Tadjudin Nur Effendi, pengamat ketenagakerjaan dari Universitas Gadjah Mada, menilai bahwa keputusan untuk merantau bukan berarti kehilangan cinta terhadap tanah air. "Ini adalah cara mereka bertahan hidup ketika ada hal negatif yang terjadi di daerah asal mereka," ungkap Tadjudin. Dia menekankan bahwa migrasi demi memperbaiki nasib adalah hak asasi manusia.

Alasan Dibalik Pilihan Pergi

Sebagaimana yang dialami Arip Hidayat, seorang diaspora lain yang kini tinggal di Australia sejak 2015, alasan utama untuk menetap di luar negeri bukanlah demi pamer atau mengejar gaji tinggi. "Anak-anak di sini juga bisa ikut apprenticeship, lamar ke perusahaan dan nanti kerja, terus disekolahkan oleh perusahaan," jelas Arip. Ia menyadari betapa berbeda dan tertinggalnya sistem ketenagakerjaan di Indonesia setelah merasakan langsung bagaimana negara lain seperti Australia menjalankan sistem pendidikan dan kerja mereka.

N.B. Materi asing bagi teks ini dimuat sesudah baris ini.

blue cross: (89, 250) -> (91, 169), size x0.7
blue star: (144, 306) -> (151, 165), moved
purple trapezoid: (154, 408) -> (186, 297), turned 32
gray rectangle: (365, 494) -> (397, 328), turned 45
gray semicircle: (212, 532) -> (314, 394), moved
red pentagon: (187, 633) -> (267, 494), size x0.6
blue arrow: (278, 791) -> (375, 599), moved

Menurut Tadjudin, ketidakpuasan terhadap minimnya lapangan kerja dan tingginya angka pengangguran bisa memicu peningkatan migrasi. Badan Pusat Statistik (BPS) mencatat adanya peningkatan angka pengangguran di Indonesia, dari 7,20 juta pada Februari 2024 menjadi 7,47 juta pada Agustus 2024. "Ketika warga sudah tidak bisa bertahan hidup di daerah asalnya, karena tidak ada sumber daya maupun lapangan kerja, maka mereka berhak memilih," tegas Tadjudin.

Harapan untuk Kembali

Meskipun banyak warga yang memilih "kabur aja dulu", harapan agar mereka kembali suatu saat nanti tetap ada. Tadjudin berpendapat bahwa ketika orang-orang ini sudah mapan, mereka seharusnya pulang untuk membangun negara. "Setinggi-tinggi terbang bangau, baliknya ke kubangan juga," tambah Tadjudin, mengutip pepatah Minangkabau yang berarti sejauh-jauhnya orang pergi merantau, akhirnya akan kembali ke kampung halamannya. Harapannya, pengalaman dan pengetahuan yang diperoleh di luar negeri dapat digunakan untuk membangun Indonesia menjadi lebih baik.

Fenomena ini seolah menjadi cermin bagi pemerintah dan masyarakat untuk introspeksi, guna memperbaiki sistem yang ada agar lebih mendukung dan menarik bagi warganya sendiri. Visi Indonesia Emas 2045 bisa terancam jika tren diaspora ini terus berlanjut, sehingga langkah konkret diperlukan segera.